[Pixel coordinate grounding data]
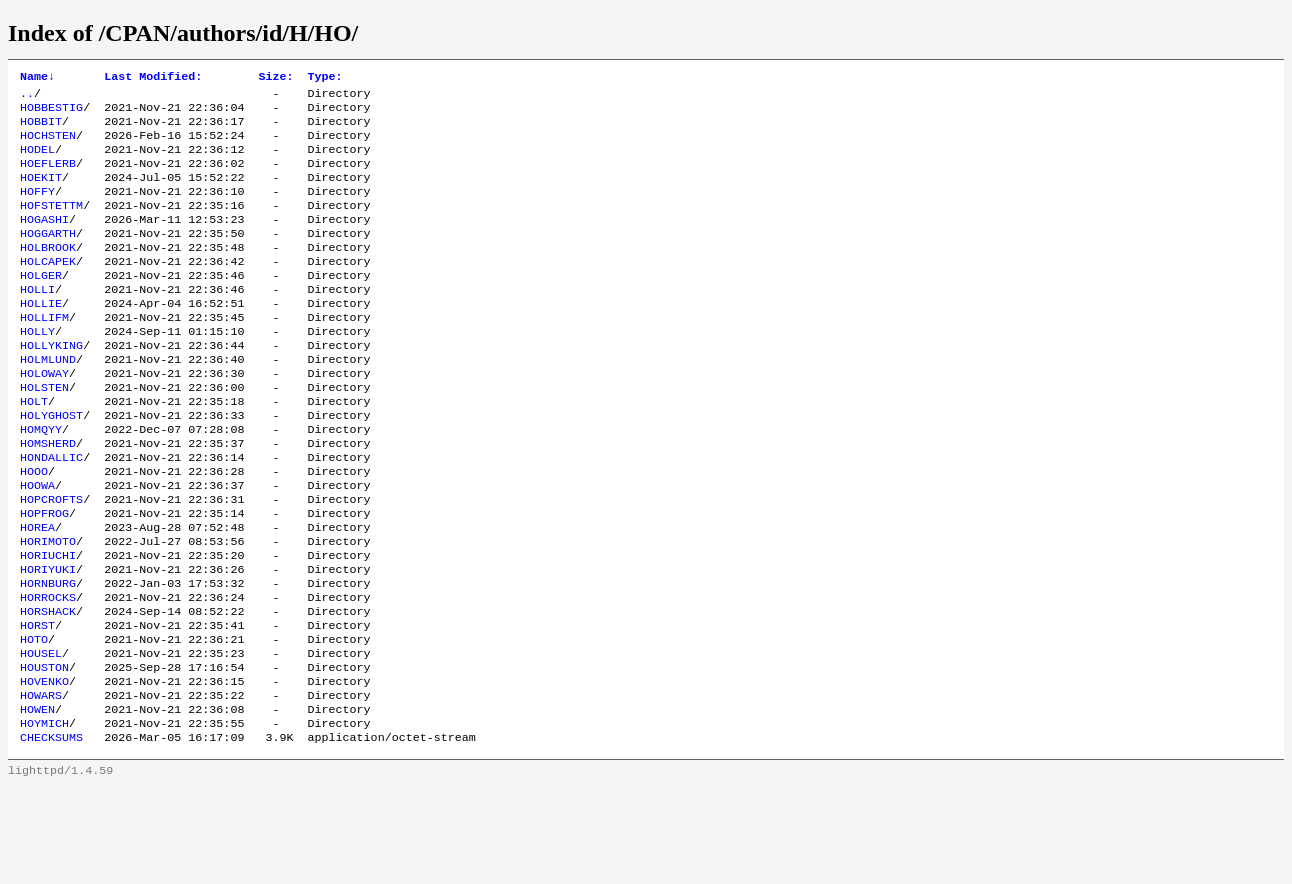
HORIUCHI (48, 625)
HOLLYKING (51, 385)
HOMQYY (41, 481)
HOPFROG (44, 577)
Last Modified (153, 78)
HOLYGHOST (51, 465)
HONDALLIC (51, 513)
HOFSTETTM (51, 225)
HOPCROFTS (51, 561)
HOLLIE (41, 337)
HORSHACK (48, 689)
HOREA (37, 593)
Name (37, 78)
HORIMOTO (48, 609)
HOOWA (37, 545)
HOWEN (37, 801)
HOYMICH (44, 817)
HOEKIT (41, 193)
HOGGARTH (48, 257)
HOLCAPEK (48, 289)
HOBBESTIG (51, 113)
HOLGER (41, 305)
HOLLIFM (44, 353)
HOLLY (37, 369)
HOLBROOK (48, 273)
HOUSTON (44, 753)
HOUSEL (41, 737)
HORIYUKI (48, 641)
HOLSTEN (44, 433)
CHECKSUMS (51, 833)
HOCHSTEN (48, 145)
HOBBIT (41, 129)
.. (27, 97)
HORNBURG (48, 657)
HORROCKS (48, 673)
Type (324, 78)
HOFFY (37, 209)
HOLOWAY (44, 417)
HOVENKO (44, 769)
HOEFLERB (48, 177)
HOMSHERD (48, 497)
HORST (37, 705)
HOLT (34, 449)
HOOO (34, 529)
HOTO (34, 721)
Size (275, 78)
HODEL (37, 161)
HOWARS (41, 785)
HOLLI (37, 321)
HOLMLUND (48, 401)
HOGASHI (44, 241)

Your objective —
Set out exactly the lines from the one bearing "HOPFROG (44, 577)" through the end of the data, including both ends and omitting all others.

Result —
HOPFROG (44, 577)
Last Modified (153, 78)
HOLYGHOST (51, 465)
HONDALLIC (51, 513)
HOFSTETTM (51, 225)
HOPCROFTS (51, 561)
HOLLIE (41, 337)
HORSHACK (48, 689)
HOREA (37, 593)
Name (37, 78)
HORIMOTO (48, 609)
HOOWA (37, 545)
HOWEN (37, 801)
HOYMICH (44, 817)
HOEKIT (41, 193)
HOGGARTH (48, 257)
HOLCAPEK (48, 289)
HOBBESTIG (51, 113)
HOLGER (41, 305)
HOLLIFM (44, 353)
HOLLY (37, 369)
HOLBROOK (48, 273)
HOUSTON (44, 753)
HOUSEL (41, 737)
HORIYUKI (48, 641)
HOLSTEN (44, 433)
CHECKSUMS (51, 833)
HOCHSTEN (48, 145)
HOBBIT (41, 129)
.. (27, 97)
HORNBURG (48, 657)
HORROCKS (48, 673)
Type (324, 78)
HOFFY (37, 209)
HOLOWAY (44, 417)
HOVENKO (44, 769)
HOEFLERB (48, 177)
HOMSHERD (48, 497)
HORST (37, 705)
HOLT (34, 449)
HOOO (34, 529)
HOTO (34, 721)
Size (275, 78)
HODEL (37, 161)
HOWARS (41, 785)
HOLLI (37, 321)
HOLMLUND (48, 401)
HOGASHI (44, 241)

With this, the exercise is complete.